When you are making divisions in Sonic Pi, it’s important to use decimal numbers. If you use only integers, the result will be rounded down to the nearest integer as well. So to get the right ratios, always use a decimal number when dividing.

There is not really a clear consensus when a rhythm is called a polyrhythm and when it’s a cross rhythm. They both mean more or less the same thing. One explanation is that when a piece of music is based on the rhythmic difference of two or more parts its a cross rhythm and if the difference is more momentary, then it’s a polyrhythm.

Give Your Loop a Break


So far you've made live_loops that play all the time. What if you want to make a section to your beat that doesn't repeat all the time. For example, a drummer will often play fast beat on the snare something like this. But they don't play it all the time, only every four bars or so. Luckily something like this is really easy to do in Sonic Pi. First I'll create a new live_loop in a buffer where I have a beat already. live_loop now give it the name :fill always start with a do and end with an end. And the fill consists of a snare sample that repeats eight times. So let's write eight times do - whoops - and also this block should end with an end. So now I have two code blocks inside each other. Here goes the sample. snare drum and I have to give it a good sleep value let's say 0.5 that should make it nice and pretty fast. Let's listen to the beat and decide when the fill should play. I have to think how many beats the loop should wait until it's time to play the fill. So let's listen. Now! So I counted three times two four so that makes 12 beats. I think I should let fill sleep for 12 beats before it plays. I just put a sleep 12 into the beginning of the fill and let's hear it. Okay it sounds pretty good but let's say I want to turn snare from the beat off for now. I could of course delete it but if I changed my mind I will have to write everything again. So you can easily tell sonic by not to run a line of code by adding the hash sign in front of the code that you want to be skipped. Here's how: this is the line where the sample is - the sample that I want to mute for now. I'll write the hash sign over there and the code turns now gray and when I run the code again you can hear it doesn't play the snare anymore. So what just happened? The hash sign tells Sonic Pi that this line is a comment. Like you might guess, comments are pieces of text meant for humans. A coder might write a comment to explain to others how the program works or just to take notes for herself. The computer will skip all commented code so you can use this feature to turn things on or off. In live_loops you can even comment code that's running and when you press run again the music will change on the go. Now it's time for you to test those longer breaks and commenting!

Do this

Create a fill in your drum beat that plays every four bars.
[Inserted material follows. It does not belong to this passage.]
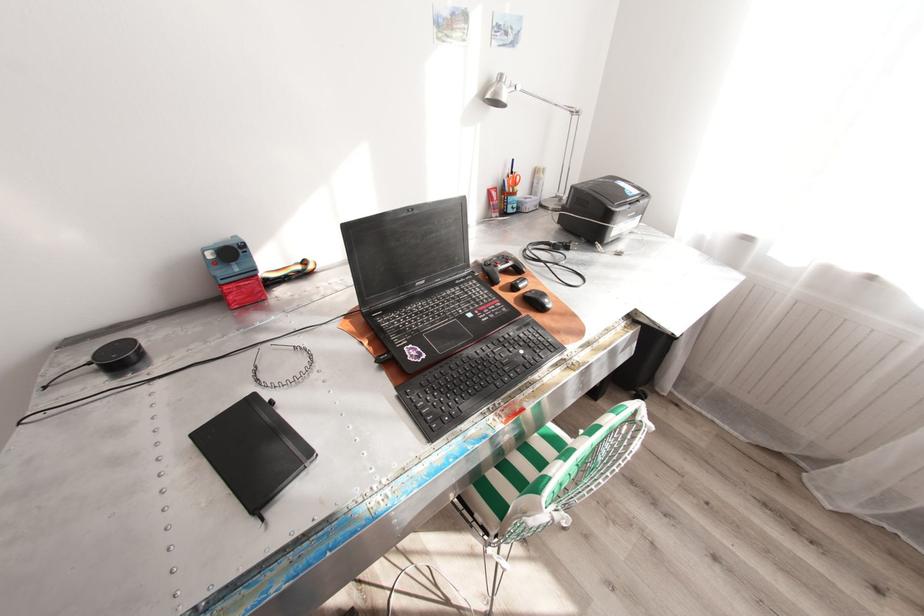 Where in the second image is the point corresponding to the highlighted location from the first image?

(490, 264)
  • Remember that in 4/4 time one bar has a total sleep time of 4

Add a comment to the beginning of the loop with your name and a description of the beat.
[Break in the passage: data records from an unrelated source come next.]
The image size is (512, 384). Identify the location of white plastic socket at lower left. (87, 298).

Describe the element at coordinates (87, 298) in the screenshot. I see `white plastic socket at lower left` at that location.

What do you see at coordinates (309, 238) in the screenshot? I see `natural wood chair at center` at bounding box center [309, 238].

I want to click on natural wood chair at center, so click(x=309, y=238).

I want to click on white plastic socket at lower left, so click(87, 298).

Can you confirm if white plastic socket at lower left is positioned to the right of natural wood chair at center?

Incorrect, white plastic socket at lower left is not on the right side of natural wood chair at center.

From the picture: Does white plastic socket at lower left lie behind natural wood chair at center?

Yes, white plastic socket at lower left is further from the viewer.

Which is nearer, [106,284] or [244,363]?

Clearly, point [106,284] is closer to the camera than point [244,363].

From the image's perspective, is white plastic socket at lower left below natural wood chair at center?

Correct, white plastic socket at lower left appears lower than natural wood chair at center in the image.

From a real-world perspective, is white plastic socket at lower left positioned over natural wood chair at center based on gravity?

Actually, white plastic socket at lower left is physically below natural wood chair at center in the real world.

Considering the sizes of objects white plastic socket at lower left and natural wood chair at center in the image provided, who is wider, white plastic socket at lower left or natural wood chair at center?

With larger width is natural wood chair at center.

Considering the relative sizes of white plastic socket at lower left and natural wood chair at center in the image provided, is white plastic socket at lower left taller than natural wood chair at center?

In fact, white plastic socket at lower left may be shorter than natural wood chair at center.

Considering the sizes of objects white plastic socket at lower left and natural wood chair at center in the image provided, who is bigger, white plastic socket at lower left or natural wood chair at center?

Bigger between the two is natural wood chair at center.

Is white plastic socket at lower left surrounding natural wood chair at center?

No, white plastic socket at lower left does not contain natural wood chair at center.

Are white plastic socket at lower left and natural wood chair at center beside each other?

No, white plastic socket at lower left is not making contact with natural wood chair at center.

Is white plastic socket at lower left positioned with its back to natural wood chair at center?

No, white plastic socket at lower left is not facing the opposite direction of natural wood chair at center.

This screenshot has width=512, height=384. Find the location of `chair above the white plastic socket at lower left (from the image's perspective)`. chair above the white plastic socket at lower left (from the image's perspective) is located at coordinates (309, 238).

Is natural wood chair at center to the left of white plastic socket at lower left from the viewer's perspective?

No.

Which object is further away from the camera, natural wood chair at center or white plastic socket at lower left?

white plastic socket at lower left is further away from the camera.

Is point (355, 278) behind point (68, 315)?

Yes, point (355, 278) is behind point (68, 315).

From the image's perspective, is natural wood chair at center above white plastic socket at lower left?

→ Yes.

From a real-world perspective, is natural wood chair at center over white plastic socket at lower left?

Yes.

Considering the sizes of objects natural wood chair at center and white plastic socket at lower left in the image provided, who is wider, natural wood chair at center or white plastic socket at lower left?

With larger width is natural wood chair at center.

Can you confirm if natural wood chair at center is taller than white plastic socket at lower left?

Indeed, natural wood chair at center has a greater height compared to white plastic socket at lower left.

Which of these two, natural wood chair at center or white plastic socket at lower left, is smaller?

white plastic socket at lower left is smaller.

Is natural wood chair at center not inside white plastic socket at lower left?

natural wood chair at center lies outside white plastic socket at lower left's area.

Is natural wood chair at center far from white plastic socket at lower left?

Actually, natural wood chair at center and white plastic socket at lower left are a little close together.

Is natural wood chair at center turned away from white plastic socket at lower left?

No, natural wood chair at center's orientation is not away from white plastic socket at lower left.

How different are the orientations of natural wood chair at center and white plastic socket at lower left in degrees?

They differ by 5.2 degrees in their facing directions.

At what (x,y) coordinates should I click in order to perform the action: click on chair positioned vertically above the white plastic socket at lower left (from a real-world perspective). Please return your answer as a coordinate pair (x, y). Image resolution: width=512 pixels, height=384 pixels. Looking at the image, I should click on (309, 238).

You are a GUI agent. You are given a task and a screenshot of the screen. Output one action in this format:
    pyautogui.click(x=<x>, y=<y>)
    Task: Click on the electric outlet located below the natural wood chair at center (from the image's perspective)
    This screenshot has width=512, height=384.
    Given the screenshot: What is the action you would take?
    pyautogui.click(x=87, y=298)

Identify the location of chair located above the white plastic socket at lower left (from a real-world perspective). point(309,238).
  • Comments are made with the #-sign

Live code by commenting on a part of your code while it’s still running.

Comment example

#this is a comment
play 60
sleep 1
#the play below will not play
#play 67
sleep 1

Educator notes

Commenting is a really important skill in programming, as it allows us to communicate our intent to others more clearly. A good way to have your learners get familiar with the comment syntax is asking them to write their name and the name of the composition in the beginning of their code.

Some learners may try and make their beats faster by making the sleep arguments smaller. Remind them to use the use_bpm command instead.

Halving or doubling the values of sleep arguments is a musical way of creating different rhythms. Note that faster rhythms don’t necessarily mean a faster tempo!